Surprisingly, recruitment of U1 and U2 snRNPs was also affected, indicating that RNA-mediated interactions between CBC and snRNPs contribute to splicing. On the other hand, CBC depletion did not impair snRNP biogenesis, ruling out the possibility that decreased snRNP recruitment was due to changes in nuclear snRNP concentration. Taken together, the data support a model whereby
CBC ARS-1620 ic50 promotes pre-mRNA splicing through a network of interactions with and among spliceosomal snRNPs during cotranscriptional spliceosome assembly.”
“Piwi proteins and their associated small RNAs are essential for fertility in animals. In part, this is due to their roles in guarding germ cell genomes against the activity of mobile genetic elements. piRNA populations direct Piwi proteins to silence transposon targets and, as such, form a molecular code that
discriminates transposons from endogenous genes. Information ultimately carried by piRNAs is encoded within genomic loci, termed piRNA clusters. These give rise to long, single-stranded, primary transcripts that are processed into piRNAs. Despite the biological importance of this pathway, neither the characteristics that define a locus as a source of piRNAs nor the mechanisms that catalyze primary piRNA biogenesis are well understood. We searched an EMS-mutant collection annotated selleck for fertility phenotypes for genes involved in the piRNA pathway. Twenty-seven homozygous sterile strains showed transposon-silencing defects. One of these, which strongly impacted primary piRNA biogenesis, harbored a causal mutation in CG5508, a member of the Drosophila glycerol-3-phosphate O-acetyltransferase (GPAT) family. These enzymes catalyze the first acylation step on the path to the production of phosphatidic acid (PA). Though MTMR9 this pointed strongly to a function for phospholipid signaling in the piRNA pathway, a mutant form of CG5508, which lacks the GPAT active
site, still functions in piRNA biogenesis. We have named this new biogenesis factor Minotaur.”

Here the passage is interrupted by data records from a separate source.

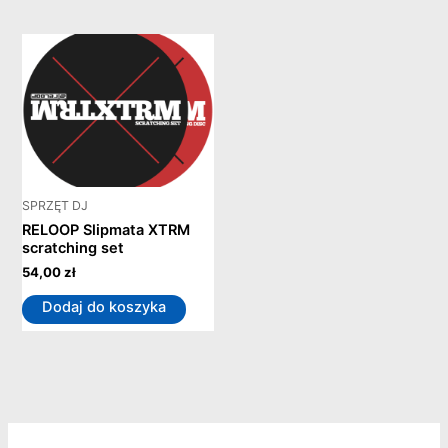
SPRZĘT DJ
RELOOP Slipmata XTRM
scratching set
54,00
zł
Dodaj do koszyka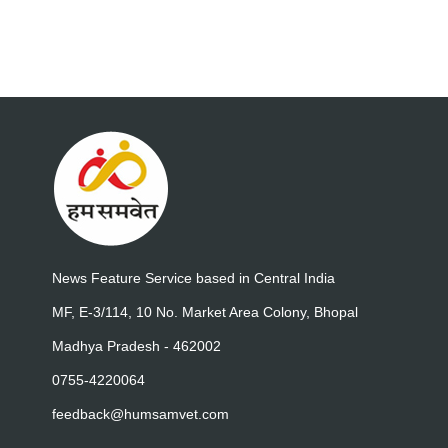
News Feature Service based in Central India
MF, E-3/114, 10 No. Market Area Colony, Bhopal
Madhya Pradesh - 462002
0755-4220064
feedback@humsamvet.com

“Despite the vast excess of cellular RNAs, precisely two copies of viral genomic RNA (gRNA) are selectively packaged into new human immunodeficiency type 1 (HIV-1) particles via specific interactions between the HIV-1 Gag and the gRNA psi (psi) packaging signal. Gag consists of the matrix (MA), capsid, nucleocapsid (NC), and p6 domains. Binding of the Gag NC domain to psi is necessary for gRNA packaging, but the mechanism by which Gag selectively interacts with. is unclear. Here, we investigate the binding of NC and Gag variants to an RNA derived from psi (Psi RNA), as well as to a non-psi region (TARPolyA). Binding was measured as a function of salt to obtain the effective charge (Z(eff)) and nonelectrostatic (i.e., specific) component of binding, K-d(1M). Gag binds to Psi RNA with a dramatically reduced K-d(1M) and lower Z(eff) relative to TARPolyA.